Working Class Deep Learner

Tips from Mediocrates

You interviewed with DeepMind, this was your moment, you were told you’re a promising young lad.

You aced the first couple programming screens. “Kid you’re going places, you can work here for a year and I can set you up with a PhD at MIT”.

But for that last interview you stumbled on implementing vanilla breadth first search, spiraled into self doubt, blacked out and woke up remembering feedback like “you need more keyboard time”.

And that was it, your dreams of a life where you pursued your interest slowly evaporating. You begin to tell yourself that maybe you should follow your strengths and instead apply to ML engineering roles. You will learn about real businesses and solve real problems for real people.

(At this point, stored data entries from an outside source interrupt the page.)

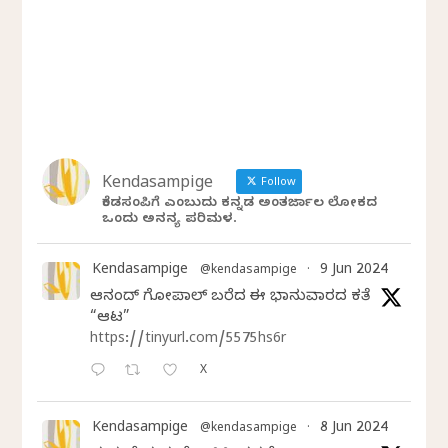
Kendasampige
Follow
ಕೆಂಡಸಂಪಿಗೆ ಎಂಬುದು ಕನ್ನಡ ಅಂತರ್ಜಾಲ ಲೋಕದ
ಒಂದು ಅನನ್ಯ ಪರಿಮಳ.
Kendasampige
9 Jun 2024
@kendasampige
·
ಆನಂದ್‌ ಗೋಪಾಲ್‌ ಬರೆದ ಈ ಭಾನುವಾರದ ಕತೆ
“ಆಟ”
https://tinyurl.com/5575hs6r
X
Kendasampige
8 Jun 2024
@kendasampige
·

For all the dreams you had with the confidence instilled in you by your loving mother you now realize that in a room you’re neither the smartest or dumbest engineer. You’re nice but not charismatic, you never got around to writing that book for Packt. Your belly is slowly growing as your metabolism isn’t what it used to be. You mostly keep your head down, you try to keep up with the buzzword du joure that senior management is pitching and keep chugging along on your PowerPoint presentation so that they could finally see the value you bring to the company.

You’re square in the middle.

New papers overwhelm you, new tools and languages make you fear your obsolescence. ML is growing like crazy but for whatever reason your salary has barely kept up with inflation.

If that’s you then this guide is for you, how do you manage life as a working class deep learner?

Working class Deep Learner

The world is changing and fast. The internet offers us a deluge of high quality content, our attention is finite and we naturally give it to the best of the best who capture most of the value from the creator economy.

But you’re average, you get roped into meeting after the next. You barely have time to code let alone time to invent libraries so you need to keep an eye out for tools that are becoming too important to ignore. Moving from AWS certification to the next.

You’ve been working with Keras and Pytorch models for a while now, it feels like a step up over Tensorflow 1.0. How are you possibly expected to setup a Tensorflow model if you can’t print Tensors.

So this seems like a step up, sometimes you’ll lurk on Twitter and see people all excited about Julia or Jax but you don’t have much free time for a side project and there is no way you’re convincing senior engineering leadership to port things to a new language. How would you hire people? Eventually natural selection plays out and you’ll find yourself porting your code base to use a new framework when your boss prioritizes it.

Regardless of the amount of hype that a new paper gets you wait about 2 years before reading any new paper, you figure that time is the best filter.

AI alignment, scaling laws, symbolism these are all topics best dealt by people who already have money or don’t care about money.

Matrix multiplication is all you need

How much math do you need to know for Deep Learning? There’s really one model you need to understand for now and that’s BERT. So let’s take a look.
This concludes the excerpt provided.